Directions for the data below: repeat exactly the lines from the one with "Meetings are currently" through the one with "memorable moments and key", both included, and omit all pictures.

::: Supplied data :::

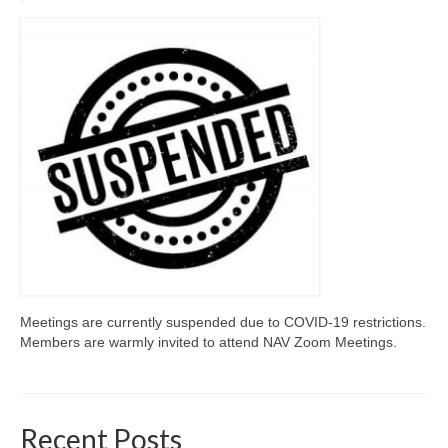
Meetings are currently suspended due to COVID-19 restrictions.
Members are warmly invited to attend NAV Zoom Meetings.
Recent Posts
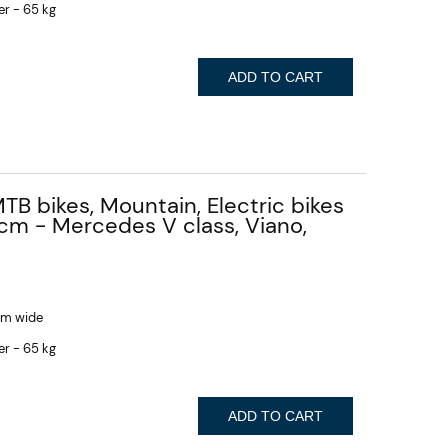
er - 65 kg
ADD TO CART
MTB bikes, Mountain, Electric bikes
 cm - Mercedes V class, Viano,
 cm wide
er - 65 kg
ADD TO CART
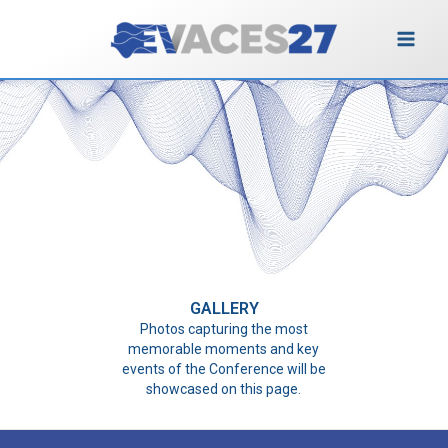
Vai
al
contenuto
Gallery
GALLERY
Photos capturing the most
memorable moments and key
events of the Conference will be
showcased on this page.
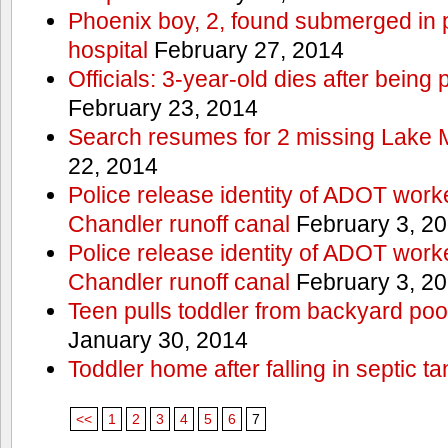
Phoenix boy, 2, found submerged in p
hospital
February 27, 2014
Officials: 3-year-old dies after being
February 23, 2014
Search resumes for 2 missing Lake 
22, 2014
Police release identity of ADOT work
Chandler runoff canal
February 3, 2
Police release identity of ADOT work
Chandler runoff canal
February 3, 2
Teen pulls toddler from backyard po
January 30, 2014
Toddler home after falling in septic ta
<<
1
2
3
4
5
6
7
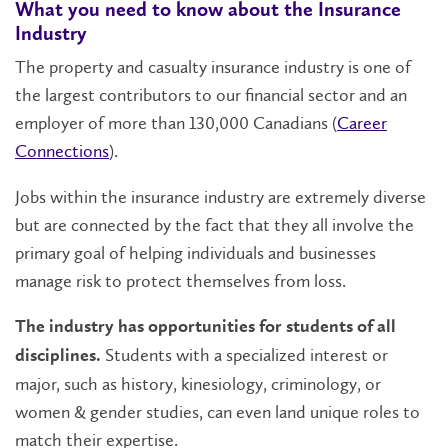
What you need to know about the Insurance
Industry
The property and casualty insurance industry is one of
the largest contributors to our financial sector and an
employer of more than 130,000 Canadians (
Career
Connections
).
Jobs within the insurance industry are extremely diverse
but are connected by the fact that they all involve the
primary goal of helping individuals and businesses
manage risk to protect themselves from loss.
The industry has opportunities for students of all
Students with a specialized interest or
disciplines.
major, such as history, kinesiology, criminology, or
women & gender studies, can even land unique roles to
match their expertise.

:::
::: Supplied data :::

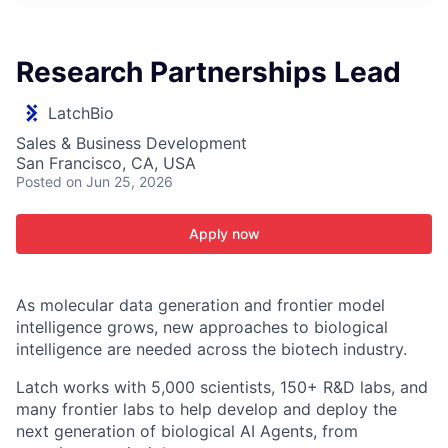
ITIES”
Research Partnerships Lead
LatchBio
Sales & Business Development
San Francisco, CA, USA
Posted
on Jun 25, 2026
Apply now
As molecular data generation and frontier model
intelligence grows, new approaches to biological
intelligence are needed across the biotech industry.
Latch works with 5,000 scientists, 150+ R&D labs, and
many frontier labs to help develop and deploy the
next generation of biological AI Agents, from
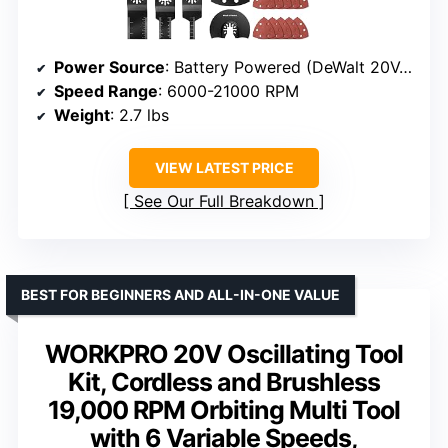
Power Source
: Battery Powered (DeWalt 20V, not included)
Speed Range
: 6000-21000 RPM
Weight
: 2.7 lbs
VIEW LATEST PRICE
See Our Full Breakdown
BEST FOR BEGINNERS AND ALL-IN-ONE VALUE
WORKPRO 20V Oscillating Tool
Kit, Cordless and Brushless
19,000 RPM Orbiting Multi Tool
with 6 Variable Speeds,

:::
::: Supplied data :::

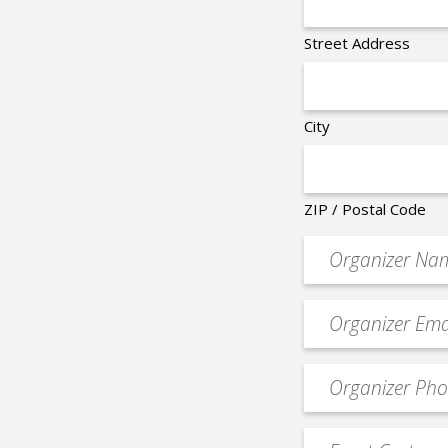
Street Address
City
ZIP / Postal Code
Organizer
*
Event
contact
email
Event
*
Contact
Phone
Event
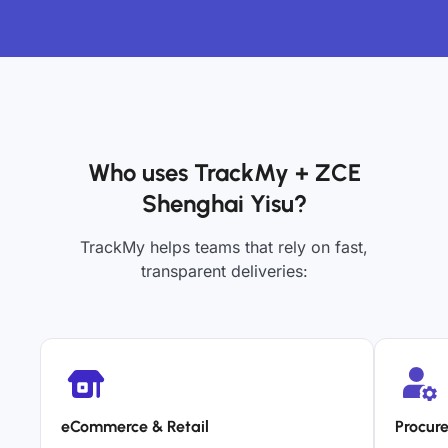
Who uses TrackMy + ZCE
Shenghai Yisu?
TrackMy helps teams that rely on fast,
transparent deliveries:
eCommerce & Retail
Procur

:::

Problem solution ▸
Meetings are currently suspended due to COVID-19 restrictions.
Members are warmly invited to attend NAV Zoom Meetings.
Recent Posts
er - 65 kg
ADD TO CART
MTB bikes, Mountain, Electric bikes
 cm - Mercedes V class, Viano,
 cm wide
er - 65 kg
ADD TO CART
Vai
al
contenuto
Gallery
GALLERY
Photos capturing the most
memorable moments and key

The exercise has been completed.